My phone's always on vibrate. In my purse, it lives in the zipper pocket closest to my body. At work, it lives on my desk in front of me. (When I got my new phone and "vibrate" wasn't one of the volume settings, I almost panicked, until I figured out that LG calls it "manner mode" and it's just a button in a different place.)
Natter 32 Flavors and Then Some
Off-topic discussion. Wanna talk about corsets, duct tape, or physics? This is the place. Detailed discussion of any current-season TV must be whitefonted.

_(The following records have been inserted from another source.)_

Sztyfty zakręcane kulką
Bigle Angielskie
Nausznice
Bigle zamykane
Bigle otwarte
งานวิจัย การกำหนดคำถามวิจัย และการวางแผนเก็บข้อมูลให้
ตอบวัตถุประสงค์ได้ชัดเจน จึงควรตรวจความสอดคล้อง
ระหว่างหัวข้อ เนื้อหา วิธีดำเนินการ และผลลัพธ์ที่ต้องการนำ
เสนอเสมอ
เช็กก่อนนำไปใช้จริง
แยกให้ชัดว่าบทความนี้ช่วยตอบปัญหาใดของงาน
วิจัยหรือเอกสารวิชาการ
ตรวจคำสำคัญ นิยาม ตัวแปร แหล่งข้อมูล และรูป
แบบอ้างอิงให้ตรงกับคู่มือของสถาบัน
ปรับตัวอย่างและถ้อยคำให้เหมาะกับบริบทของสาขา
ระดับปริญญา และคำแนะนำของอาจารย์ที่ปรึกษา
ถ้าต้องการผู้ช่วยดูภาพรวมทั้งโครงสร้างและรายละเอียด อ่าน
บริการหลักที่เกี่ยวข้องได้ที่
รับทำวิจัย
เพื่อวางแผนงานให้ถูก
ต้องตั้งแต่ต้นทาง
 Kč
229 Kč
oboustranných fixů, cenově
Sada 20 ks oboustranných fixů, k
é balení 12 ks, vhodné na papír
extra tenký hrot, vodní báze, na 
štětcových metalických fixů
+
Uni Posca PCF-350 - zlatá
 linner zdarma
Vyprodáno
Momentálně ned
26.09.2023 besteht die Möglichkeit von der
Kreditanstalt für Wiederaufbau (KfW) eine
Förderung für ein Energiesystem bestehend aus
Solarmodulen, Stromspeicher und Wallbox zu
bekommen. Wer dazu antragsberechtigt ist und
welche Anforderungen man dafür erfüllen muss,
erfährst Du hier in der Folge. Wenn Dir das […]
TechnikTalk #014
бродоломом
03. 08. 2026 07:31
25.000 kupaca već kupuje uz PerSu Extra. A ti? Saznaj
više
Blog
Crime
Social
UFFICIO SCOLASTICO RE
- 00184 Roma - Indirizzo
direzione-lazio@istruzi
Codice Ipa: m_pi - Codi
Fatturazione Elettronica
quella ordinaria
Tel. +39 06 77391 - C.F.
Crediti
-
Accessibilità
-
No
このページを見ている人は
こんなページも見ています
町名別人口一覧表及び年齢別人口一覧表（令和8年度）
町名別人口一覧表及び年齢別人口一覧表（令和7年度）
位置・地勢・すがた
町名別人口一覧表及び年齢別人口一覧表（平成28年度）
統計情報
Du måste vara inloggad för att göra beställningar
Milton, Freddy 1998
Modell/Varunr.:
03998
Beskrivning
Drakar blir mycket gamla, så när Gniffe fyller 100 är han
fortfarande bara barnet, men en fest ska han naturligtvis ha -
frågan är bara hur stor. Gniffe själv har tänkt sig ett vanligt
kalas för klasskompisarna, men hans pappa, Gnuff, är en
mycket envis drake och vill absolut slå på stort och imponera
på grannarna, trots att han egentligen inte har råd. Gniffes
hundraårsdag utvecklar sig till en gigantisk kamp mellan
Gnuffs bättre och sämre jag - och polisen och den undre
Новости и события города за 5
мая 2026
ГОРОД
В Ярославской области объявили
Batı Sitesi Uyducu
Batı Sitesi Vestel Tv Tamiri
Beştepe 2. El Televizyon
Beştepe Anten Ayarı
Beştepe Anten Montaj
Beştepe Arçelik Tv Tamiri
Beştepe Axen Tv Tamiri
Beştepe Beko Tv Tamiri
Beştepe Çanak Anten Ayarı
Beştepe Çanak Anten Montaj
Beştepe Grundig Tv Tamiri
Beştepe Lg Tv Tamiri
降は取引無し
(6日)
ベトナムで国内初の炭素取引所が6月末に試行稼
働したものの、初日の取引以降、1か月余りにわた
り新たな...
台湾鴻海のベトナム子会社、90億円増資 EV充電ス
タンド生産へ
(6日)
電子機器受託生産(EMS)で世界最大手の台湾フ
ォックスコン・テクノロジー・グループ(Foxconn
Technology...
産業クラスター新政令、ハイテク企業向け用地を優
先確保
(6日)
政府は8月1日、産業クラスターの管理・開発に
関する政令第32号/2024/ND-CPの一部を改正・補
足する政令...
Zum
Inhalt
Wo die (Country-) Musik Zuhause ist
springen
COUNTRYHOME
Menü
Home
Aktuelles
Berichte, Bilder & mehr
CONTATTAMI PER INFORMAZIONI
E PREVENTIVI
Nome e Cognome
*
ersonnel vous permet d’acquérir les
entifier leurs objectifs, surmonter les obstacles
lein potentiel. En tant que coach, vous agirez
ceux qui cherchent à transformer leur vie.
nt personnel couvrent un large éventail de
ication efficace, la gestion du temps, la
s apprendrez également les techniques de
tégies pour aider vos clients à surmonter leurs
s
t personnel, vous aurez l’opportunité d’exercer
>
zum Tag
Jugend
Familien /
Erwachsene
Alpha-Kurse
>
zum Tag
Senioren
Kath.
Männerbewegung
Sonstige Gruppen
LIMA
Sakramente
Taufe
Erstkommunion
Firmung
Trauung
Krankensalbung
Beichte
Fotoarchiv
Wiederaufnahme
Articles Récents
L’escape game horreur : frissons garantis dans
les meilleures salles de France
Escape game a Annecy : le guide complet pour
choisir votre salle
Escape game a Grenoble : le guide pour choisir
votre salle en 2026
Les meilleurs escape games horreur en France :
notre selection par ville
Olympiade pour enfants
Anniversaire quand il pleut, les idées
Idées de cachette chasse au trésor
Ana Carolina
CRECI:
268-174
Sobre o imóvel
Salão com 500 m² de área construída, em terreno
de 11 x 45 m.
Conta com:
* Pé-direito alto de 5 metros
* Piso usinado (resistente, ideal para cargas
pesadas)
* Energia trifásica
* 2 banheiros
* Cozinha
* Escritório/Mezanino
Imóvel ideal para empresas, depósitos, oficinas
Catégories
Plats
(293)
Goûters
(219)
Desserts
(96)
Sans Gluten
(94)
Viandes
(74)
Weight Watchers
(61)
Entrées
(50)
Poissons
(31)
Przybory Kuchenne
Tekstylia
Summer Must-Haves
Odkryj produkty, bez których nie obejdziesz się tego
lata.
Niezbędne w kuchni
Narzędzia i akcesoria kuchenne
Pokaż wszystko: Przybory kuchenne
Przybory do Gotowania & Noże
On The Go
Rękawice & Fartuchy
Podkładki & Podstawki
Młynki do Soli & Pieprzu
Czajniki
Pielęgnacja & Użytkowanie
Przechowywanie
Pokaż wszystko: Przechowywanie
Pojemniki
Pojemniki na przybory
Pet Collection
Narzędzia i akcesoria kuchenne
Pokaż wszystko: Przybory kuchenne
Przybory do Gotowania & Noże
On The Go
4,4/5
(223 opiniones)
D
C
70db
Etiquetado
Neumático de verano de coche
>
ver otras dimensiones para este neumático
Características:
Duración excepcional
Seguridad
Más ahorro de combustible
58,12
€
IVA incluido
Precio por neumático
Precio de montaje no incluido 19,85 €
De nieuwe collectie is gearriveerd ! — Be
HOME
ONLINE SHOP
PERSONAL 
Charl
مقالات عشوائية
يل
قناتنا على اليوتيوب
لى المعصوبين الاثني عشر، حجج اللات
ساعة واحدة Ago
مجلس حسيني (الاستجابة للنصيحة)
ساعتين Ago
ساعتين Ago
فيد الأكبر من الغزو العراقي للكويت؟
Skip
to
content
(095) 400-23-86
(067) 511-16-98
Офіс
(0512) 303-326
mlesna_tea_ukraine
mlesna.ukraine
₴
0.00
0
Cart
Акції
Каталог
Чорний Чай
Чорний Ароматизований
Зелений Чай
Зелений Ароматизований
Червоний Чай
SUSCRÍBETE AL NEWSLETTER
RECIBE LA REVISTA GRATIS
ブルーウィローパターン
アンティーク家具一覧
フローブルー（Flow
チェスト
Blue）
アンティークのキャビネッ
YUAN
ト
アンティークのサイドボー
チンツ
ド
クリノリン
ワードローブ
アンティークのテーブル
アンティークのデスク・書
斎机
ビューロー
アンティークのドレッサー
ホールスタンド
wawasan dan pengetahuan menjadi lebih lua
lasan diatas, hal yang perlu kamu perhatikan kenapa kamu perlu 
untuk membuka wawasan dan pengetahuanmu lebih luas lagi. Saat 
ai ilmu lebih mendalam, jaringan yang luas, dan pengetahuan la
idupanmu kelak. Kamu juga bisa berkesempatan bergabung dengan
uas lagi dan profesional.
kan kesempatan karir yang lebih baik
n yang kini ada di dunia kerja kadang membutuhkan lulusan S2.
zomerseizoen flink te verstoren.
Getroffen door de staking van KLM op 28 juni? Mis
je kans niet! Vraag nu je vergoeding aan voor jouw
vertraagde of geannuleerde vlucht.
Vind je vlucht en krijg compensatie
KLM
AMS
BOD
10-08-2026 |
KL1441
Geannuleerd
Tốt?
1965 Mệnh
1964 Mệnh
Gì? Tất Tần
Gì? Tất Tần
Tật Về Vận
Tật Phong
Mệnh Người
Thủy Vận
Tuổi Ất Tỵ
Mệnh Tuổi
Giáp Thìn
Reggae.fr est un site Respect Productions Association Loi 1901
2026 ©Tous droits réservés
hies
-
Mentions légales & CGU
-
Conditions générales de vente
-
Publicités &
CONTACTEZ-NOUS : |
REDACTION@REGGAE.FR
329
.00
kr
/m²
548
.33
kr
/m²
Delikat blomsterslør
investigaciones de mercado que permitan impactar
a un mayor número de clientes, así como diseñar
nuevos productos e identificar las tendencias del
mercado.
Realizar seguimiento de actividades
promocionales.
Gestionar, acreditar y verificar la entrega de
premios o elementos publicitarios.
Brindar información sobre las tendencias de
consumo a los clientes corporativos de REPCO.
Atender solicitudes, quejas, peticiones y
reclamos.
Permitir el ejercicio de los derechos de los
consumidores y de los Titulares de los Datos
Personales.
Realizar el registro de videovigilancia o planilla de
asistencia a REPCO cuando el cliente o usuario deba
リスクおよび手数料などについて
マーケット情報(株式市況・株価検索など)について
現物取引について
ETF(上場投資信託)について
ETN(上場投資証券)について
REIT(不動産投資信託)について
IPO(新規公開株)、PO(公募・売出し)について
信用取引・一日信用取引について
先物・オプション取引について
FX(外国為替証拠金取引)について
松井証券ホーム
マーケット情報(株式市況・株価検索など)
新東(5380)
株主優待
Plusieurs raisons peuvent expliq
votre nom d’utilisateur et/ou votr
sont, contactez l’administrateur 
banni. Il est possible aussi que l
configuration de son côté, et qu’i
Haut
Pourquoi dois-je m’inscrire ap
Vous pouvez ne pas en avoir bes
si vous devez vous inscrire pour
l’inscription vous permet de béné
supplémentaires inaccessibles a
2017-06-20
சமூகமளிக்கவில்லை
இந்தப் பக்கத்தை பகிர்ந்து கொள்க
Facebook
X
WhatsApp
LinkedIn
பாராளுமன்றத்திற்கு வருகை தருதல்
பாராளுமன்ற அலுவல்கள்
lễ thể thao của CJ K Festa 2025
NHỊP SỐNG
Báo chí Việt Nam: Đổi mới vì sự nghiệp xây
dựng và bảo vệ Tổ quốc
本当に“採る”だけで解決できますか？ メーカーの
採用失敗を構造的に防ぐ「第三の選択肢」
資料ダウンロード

I don't have a cell phone. However, I do have a baby monitor that has a vibrate setting. I never put it on vibrate though.
For Matt:
"Hello," said the elevator sweetly, "I am to be your elevator for this trip to the floor of your choice. I have been designed by the Sirius Cybernetics Corporation to take you, the visitor to the Hitchhiker's Guide to the Galaxy, into these their offices. If you enjoy your ride, which will be swift and pleasurable, then you may care to experience some of the other elevators which have recently been installed in the offices of the Galactic tax department, Boobiloo Baby Foods and the Sirian State Mental Hospital, where many ex-Sirius Cybernetics Corporation executives will be delighted to welcome your visits, sympathy, and happy tales of the outside world."
"Yeah," said Zaphod, stepping into it, "what else do you do besides talk?"
"I go up," said the elevator, "or down."
"Good," said Zaphod, "We're going up."
"Or down," the elevator reminded him.
"Yeah, OK, up please."
There was a moment of silence.
"Down's very nice," suggested the elevator hopefully.
My favorite car alarm was the old one that said, "Help! I am being tampered with!" Neighborhood kids used to set it off just to hear that.
Cars should be programmed to listen to other car alarms. So when a car says, "Help! I am being tampered with!" other cars would say, "Hey, Bob, what's going on? Someone help Bob! He's being tampered with!"
Cars should be programmed to listen to other car alarms.
And then you could play t Soviet Block telephone with them. It'd be fun.
Love the single ring. I don't hear everything, but it rarely embarrasses.
Mine plays the Rohan theme, the Angel theme music, or Crying Game (for one very special caller). Problem is, especially at the lower volume, they just lodge in my subconscious, filed under "Better than Muzak."
I've noticed more and more cell phones that have an old-school phone ring. Startles the fuck out of me.
When mine's not on vibrate, it plays the Angel theme, the OC theme, or Layla. But it's pretty rare.
My cell phone is just set up to ring, a plain old regular ringtone, no fancy-schmancy movie or television themes, or anything like that. When I don't want it to ring (which is most of the time), I just shut the phone off.
Crying Game (for one very special caller).
That's quite a special caller. Does he/she know that?
I believe we've never had the ringtone conversation before. Go us!